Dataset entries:
==================================================
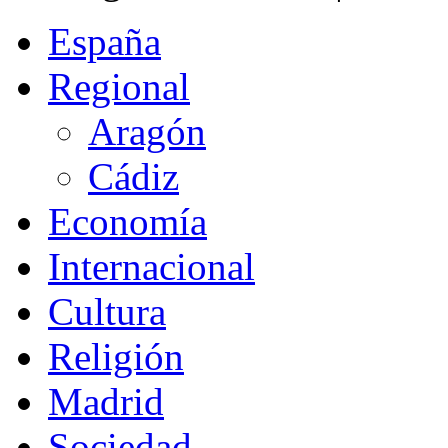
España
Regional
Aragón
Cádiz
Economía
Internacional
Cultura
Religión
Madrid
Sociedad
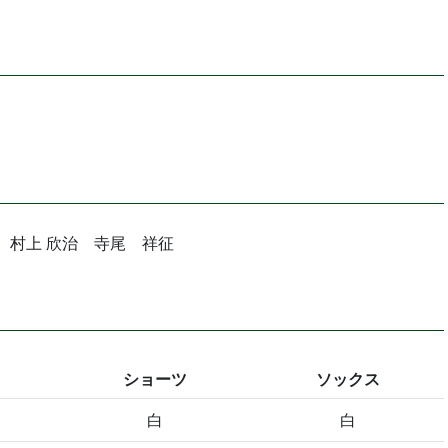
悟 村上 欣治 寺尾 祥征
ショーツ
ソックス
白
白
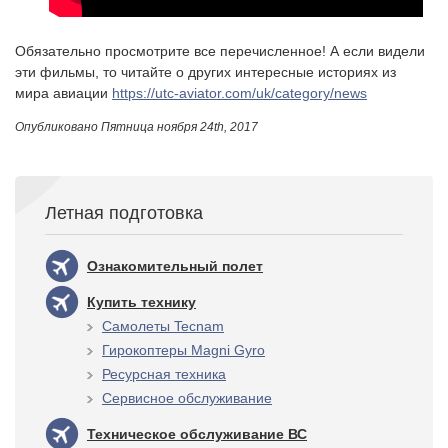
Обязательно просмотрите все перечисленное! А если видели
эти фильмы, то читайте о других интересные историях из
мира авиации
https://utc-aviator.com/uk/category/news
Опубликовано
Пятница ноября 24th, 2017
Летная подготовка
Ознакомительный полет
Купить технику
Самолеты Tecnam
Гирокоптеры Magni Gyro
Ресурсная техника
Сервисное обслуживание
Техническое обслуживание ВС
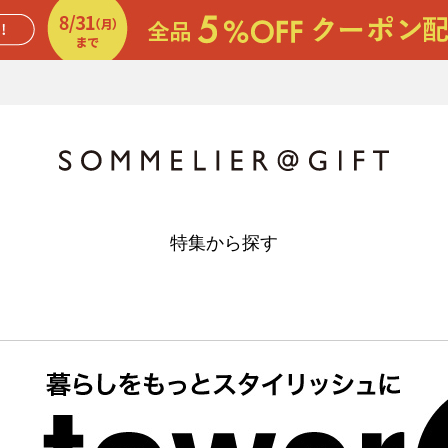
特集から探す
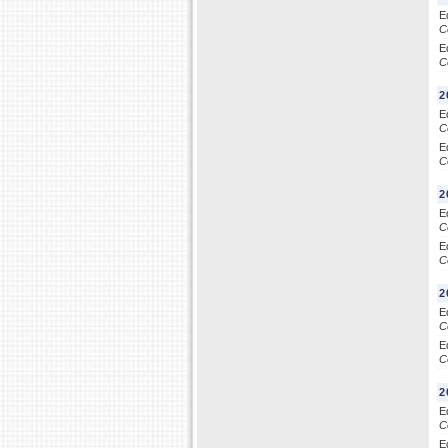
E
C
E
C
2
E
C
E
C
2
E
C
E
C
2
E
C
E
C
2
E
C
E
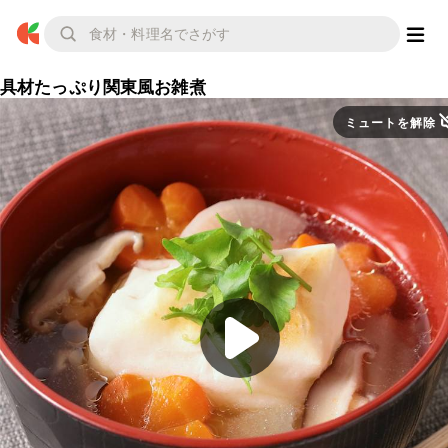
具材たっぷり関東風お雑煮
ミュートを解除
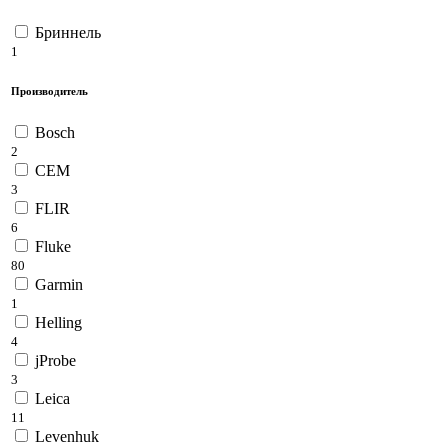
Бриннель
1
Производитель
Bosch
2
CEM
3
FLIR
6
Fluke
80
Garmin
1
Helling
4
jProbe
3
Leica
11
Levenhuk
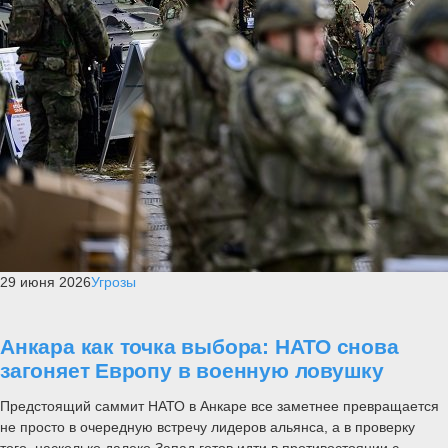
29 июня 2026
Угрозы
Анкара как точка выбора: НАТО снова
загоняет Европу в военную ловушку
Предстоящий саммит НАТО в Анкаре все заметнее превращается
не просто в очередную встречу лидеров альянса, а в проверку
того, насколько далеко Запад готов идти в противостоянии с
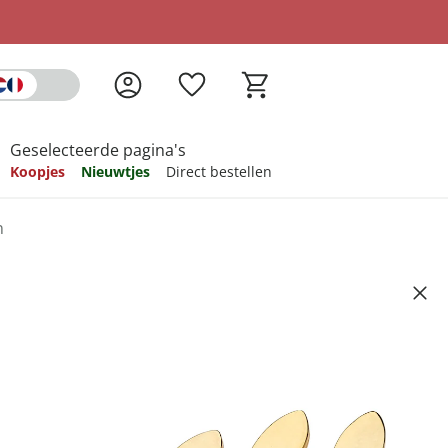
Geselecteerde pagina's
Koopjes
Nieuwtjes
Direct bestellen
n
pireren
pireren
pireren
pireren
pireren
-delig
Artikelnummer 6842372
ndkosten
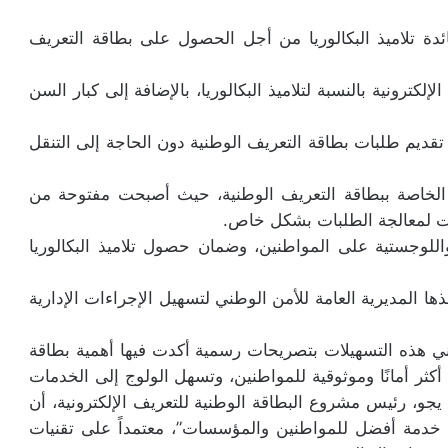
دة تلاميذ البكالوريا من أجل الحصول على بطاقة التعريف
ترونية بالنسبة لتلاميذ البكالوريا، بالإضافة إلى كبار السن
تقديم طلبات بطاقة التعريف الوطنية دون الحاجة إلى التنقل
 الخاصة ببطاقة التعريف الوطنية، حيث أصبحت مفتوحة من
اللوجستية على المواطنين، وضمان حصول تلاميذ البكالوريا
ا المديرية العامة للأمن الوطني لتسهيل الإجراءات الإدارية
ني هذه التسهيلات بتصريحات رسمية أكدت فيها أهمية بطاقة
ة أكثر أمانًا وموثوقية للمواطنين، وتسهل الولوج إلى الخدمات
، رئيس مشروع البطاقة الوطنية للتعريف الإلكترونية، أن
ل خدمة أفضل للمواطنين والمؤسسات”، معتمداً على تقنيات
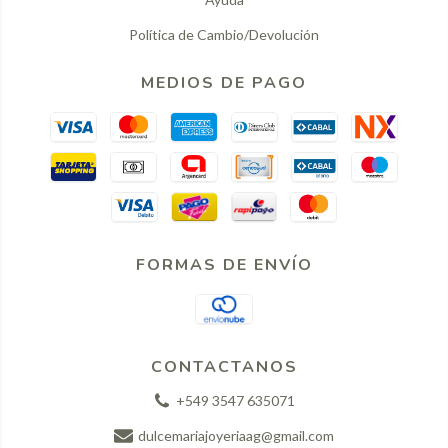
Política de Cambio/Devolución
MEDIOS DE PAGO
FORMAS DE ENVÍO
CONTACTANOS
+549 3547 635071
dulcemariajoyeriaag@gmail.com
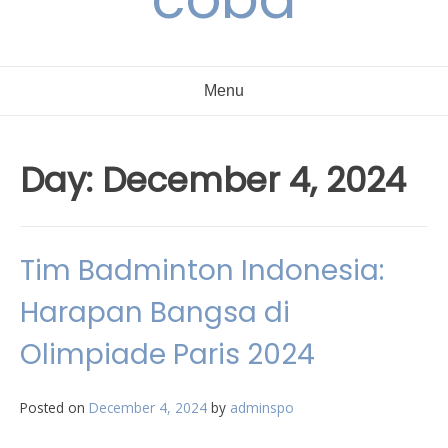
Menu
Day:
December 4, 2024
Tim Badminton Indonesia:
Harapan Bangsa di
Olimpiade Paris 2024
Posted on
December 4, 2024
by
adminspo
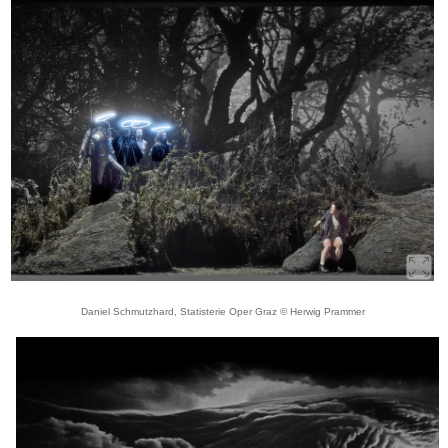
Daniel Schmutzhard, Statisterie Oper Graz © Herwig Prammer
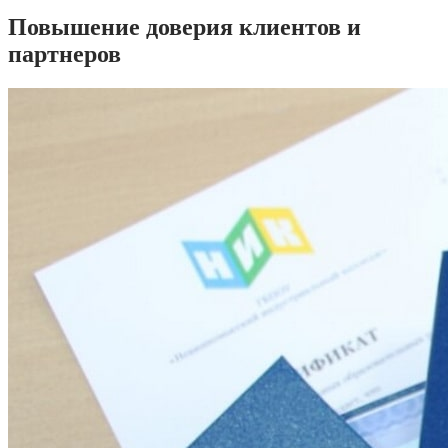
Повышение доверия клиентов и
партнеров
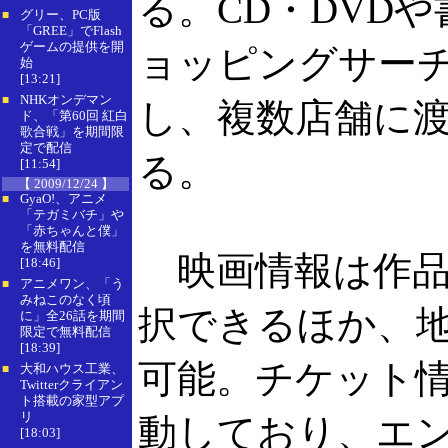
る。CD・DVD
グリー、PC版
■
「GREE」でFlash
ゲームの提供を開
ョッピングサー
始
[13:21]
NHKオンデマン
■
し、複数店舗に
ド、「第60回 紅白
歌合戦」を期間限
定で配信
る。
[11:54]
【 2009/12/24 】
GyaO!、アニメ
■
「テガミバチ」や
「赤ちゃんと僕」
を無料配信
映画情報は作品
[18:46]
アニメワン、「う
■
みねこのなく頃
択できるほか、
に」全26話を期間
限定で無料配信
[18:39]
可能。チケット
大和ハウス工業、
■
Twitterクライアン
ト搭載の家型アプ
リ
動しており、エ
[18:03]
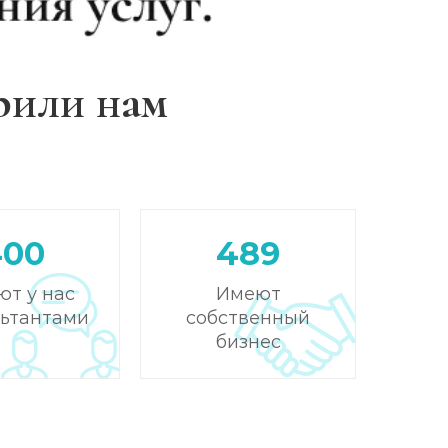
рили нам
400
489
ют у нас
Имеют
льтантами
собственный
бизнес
==================================================
The problem: Print the entries again exactly as they appear above. Do not print the pictures.

Answer to this exercise:
España
Regional
Aragón
Cádiz
Economía
Internacional
Cultura
Religión
Madrid
Sociedad
悟 村上 欣治 寺尾 祥征
ショーツ
ソックス
白
白
Обязательно просмотрите все перечисленное! А если видели
эти фильмы, то читайте о других интересные историях из
мира авиации
https://utc-aviator.com/uk/category/news
Опубликовано
Пятница ноября 24th, 2017
Летная подготовка
Ознакомительный полет
Купить технику
Самолеты Tecnam
Гирокоптеры Magni Gyro
Ресурсная техника
Сервисное обслуживание
Техническое обслуживание ВС
特集から探す
E
C
E
C
2
E
C
E
C
2
E
C
E
C
2
E
C
E
C
2
E
C
E
具材たっぷり関東風お雑煮
ミュートを解除
Бриннель
1
Производитель
Bosch
2
CEM
3
FLIR
6
Fluke
80
Garmin
1
Helling
4
jProbe
3
Leica
11
Levenhuk
29 июня 2026
Угрозы
Анкара как точка выбора: НАТО снова
загоняет Европу в военную ловушку
Предстоящий саммит НАТО в Анкаре все заметнее превращается
не просто в очередную встречу лидеров альянса, а в проверку
того, насколько далеко Запад готов идти в противостоянии с
Geselecteerde pagina's
Koopjes
Nieuwtjes
Direct bestellen
n
pireren
pireren
pireren
pireren
pireren
-delig
Artikelnummer 6842372
ndkosten
دة تلاميذ البكالوريا من أجل الحصول على بطاقة التعريف
ترونية بالنسبة لتلاميذ البكالوريا، بالإضافة إلى كبار السن
تقديم طلبات بطاقة التعريف الوطنية دون الحاجة إلى التنقل
 الخاصة ببطاقة التعريف الوطنية، حيث أصبحت مفتوحة من
اللوجستية على المواطنين، وضمان حصول تلاميذ البكالوريا
ا المديرية العامة للأمن الوطني لتسهيل الإجراءات الإدارية
ني هذه التسهيلات بتصريحات رسمية أكدت فيها أهمية بطاقة
ة أكثر أمانًا وموثوقية للمواطنين، وتسهل الولوج إلى الخدمات
، رئيس مشروع البطاقة الوطنية للتعريف الإلكترونية، أن
ل خدمة أفضل للمواطنين والمؤسسات”، معتمداً على تقنيات
Política de Cambio/Devolución
MEDIOS DE PAGO
FORMAS DE ENVÍO
CONTACTANOS
+549 3547 635071
dulcemariajoyeriaag@gmail.com
Menu
Day:
December 4, 2024
Tim Badminton Indonesia:
Harapan Bangsa di
Olimpiade Paris 2024
Posted on
December 4, 2024
by
adminspo
Daniel Schmutzhard, Statisterie Oper Graz © Herwig Prammer
Повышение доверия клиентов и
партнеров
る。CD・DVD
グリー、PC版
■
「GREE」でFlash
ゲームの提供を開
ョッピングサー
始
[13:21]
NHKオンデマン
■
し、複数店舗に
ド、「第60回 紅白
歌合戦」を期間限
定で配信
る。
[11:54]
【 2009/12/24 】
GyaO!、アニメ
■
「テガミバチ」や
「赤ちゃんと僕」
を無料配信
映画情報は作品
[18:46]
アニメワン、「う
■
みねこのなく頃
択できるほか、
に」全26話を期間
限定で無料配信
[18:39]
可能。チケット
大和ハウス工業、
■
Twitterクライアン
ト搭載の家型アプ
リ
動しており、エ
[18:03]
рили нам
400
489
ют у нас
Имеют
льтантами
собственный
бизнес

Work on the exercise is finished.